# ESG Sentiment Analysis & Greenwashing Detection

This notebook demonstrates how to use Natural Language Processing (NLP) to analyze earnings call transcripts for ESG content and potential greenwashing.

In [None]:
import pandas as pd
import matplotlib.pyplot as plt
import re

# Mock Data: Simulated Earnings Call Segments
transcripts = [
    {
        "company": "OilCo",
        "text": "We are committed to Net Zero by 2050. However, current market dynamics require us to expand production in the Permian basin to ensure energy security.
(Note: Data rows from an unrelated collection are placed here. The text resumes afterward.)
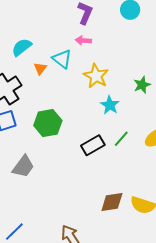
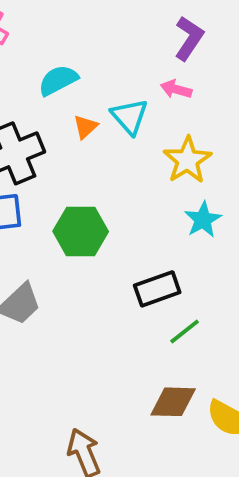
green line: (121, 139) -> (185, 332), moved

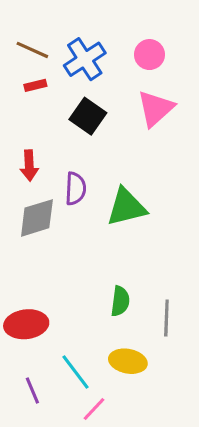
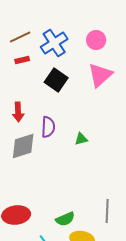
brown line: (32, 50) -> (20, 37), turned -50
green triangle: (126, 207) -> (81, 139), size x0.5
green semicircle: (120, 301) -> (65, 219), moved, turned 60

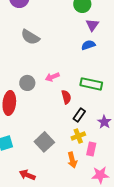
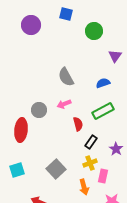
purple triangle: (92, 25) -> (115, 56), moved
gray semicircle: (30, 37) -> (66, 77), moved, turned 30
blue semicircle: (88, 45) -> (103, 83), moved
green rectangle: (91, 84) -> (103, 111), turned -40

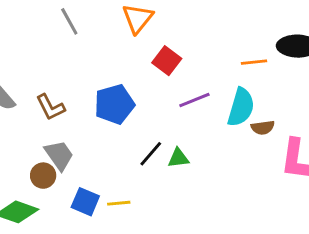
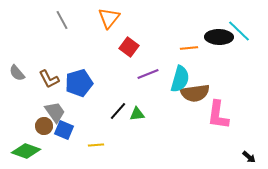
blue pentagon: (114, 104) -> (79, 83), moved
brown semicircle: (263, 128) -> (195, 93), size x1.8
blue square: (85, 202) -> (64, 130), moved

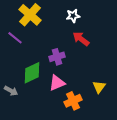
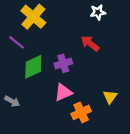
white star: (73, 16) -> (98, 12), moved
green diamond: (32, 73) -> (33, 67), moved

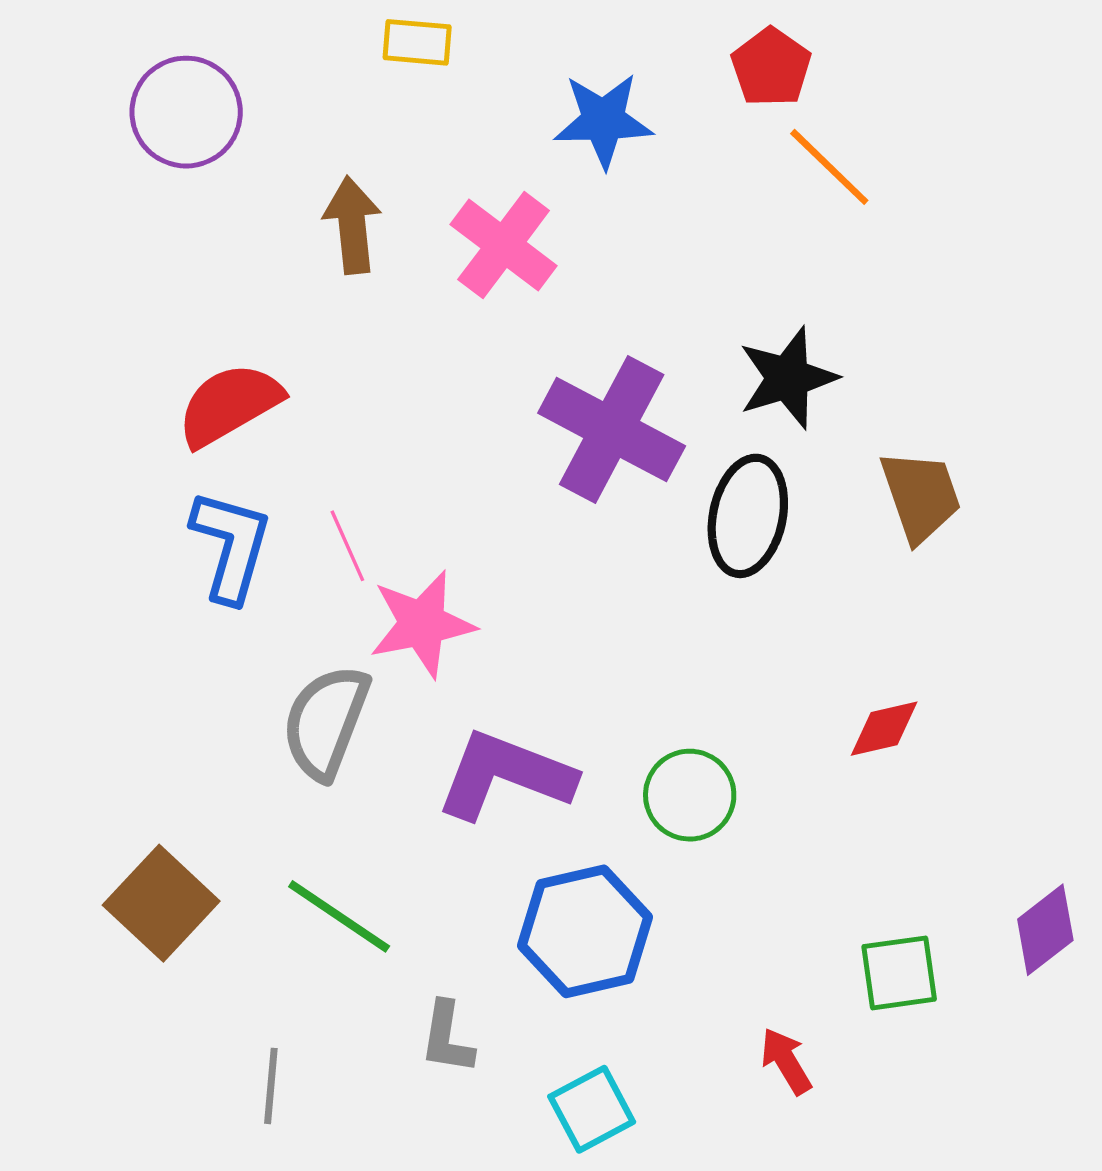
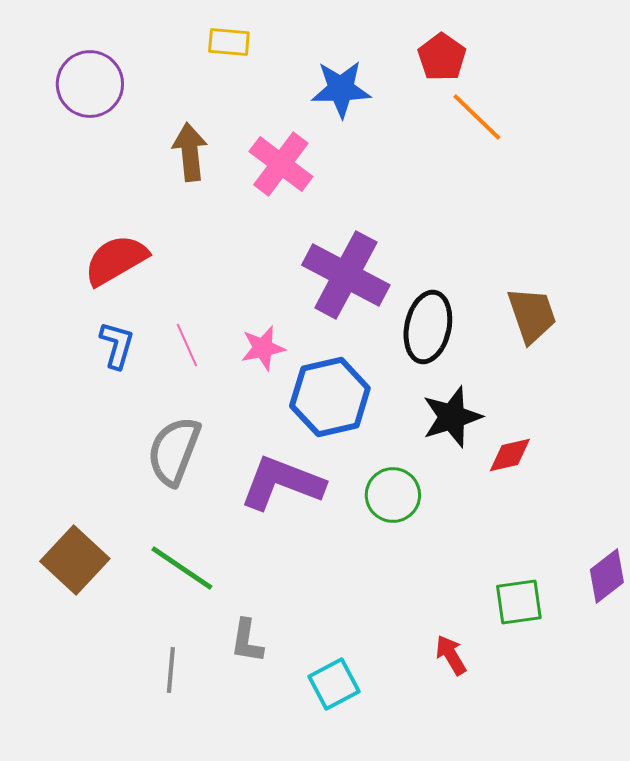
black star: (788, 378) -> (452, 417), moved
blue L-shape: (231, 546) -> (117, 345), size x0.7
pink star: (422, 624) -> (263, 348), moved, size x0.7
blue hexagon: (585, 931) -> (330, 397), moved
gray line: (271, 1086) -> (171, 670), moved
We are exploring carbon capture technologies, but costs remain high. Our safety record is strong."
    },
    {
        "company": "TechGreen",
        "text": "We have achieved 100% renewable energy for our data centers. Our diversity initiatives have increased female leadership by 15% YoY. We are auditing our supply chain for human rights compliance and have severed ties with non-compliant vendors."
    },
    {
        "company": "FastFashionInc",
        "text": "We love the planet. Sustainability is in our DNA. We are launching a green collection. We care about people. Our board is thinking about climate change constantly. It is great."
    }
]

df = pd.DataFrame(transcripts)

## Define Lexicons

In [None]:
esg_keywords = {
    'E': ['carbon', 'net zero', 'renewable', 'energy', 'climate', 'planet', 'green'],
    'S': ['diversity', 'safety', 'human rights', 'labor', 'community', 'people'],
    'G': ['board', 'audit', 'compliance', 'shareholder', 'governance']
}

def count_keywords(text, category):
    count = 0
    for word in esg_keywords[category]:
        count += len(re.findall(r'\b' + word + r'\b', text.lower()))
    return count

# Apply counting
for cat in ['E', 'S', 'G']:
    df[f'{cat}_Score'] = df['text'].apply(lambda x: count_keywords(x, cat))

print(df[['company', 'E_Score', 'S_Score', 'G_Score']])

## Basic Sentiment Analysis (Rule-Based)
We will check for 'specific' vs 'vague' language as a proxy for commitment.

In [None]:
specific_terms = ['achieved', 'increased', 'auditing', 'severed', 'YoY', '%']
vague_terms = ['committed to', 'exploring', 'thinking about', 'DNA', 'love', 'care']

def specificity_score(text):
    specific = sum([1 for word in specific_terms if word in text])
    vague = sum([1 for word in vague_terms if word in text])
    return specific - vague

df['Specificity'] = df['text'].apply(specificity_score)

# Visualize
plt.figure(figsize=(10, 6))
plt.bar(df['company'], df['Specificity'], color=['red', 'green', 'orange'])
plt.title('Greenwashing Detection: Specificity Score')
plt.ylabel('Score (Positive = Specific, Negative = Vague)')
plt.axhline(0, color='black', linewidth=0.8)
plt.show()

## Interpretation
*   **TechGreen** scores high (Positive) due to concrete terms like "achieved", "100%", "auditing".
*   **OilCo** is mixed/negative; they cite "committed to" and "exploring" which are future promises, not current actions.
*   **FastFashionInc** scores lowest; high usage of fluff words "love", "DNA", "great" without data.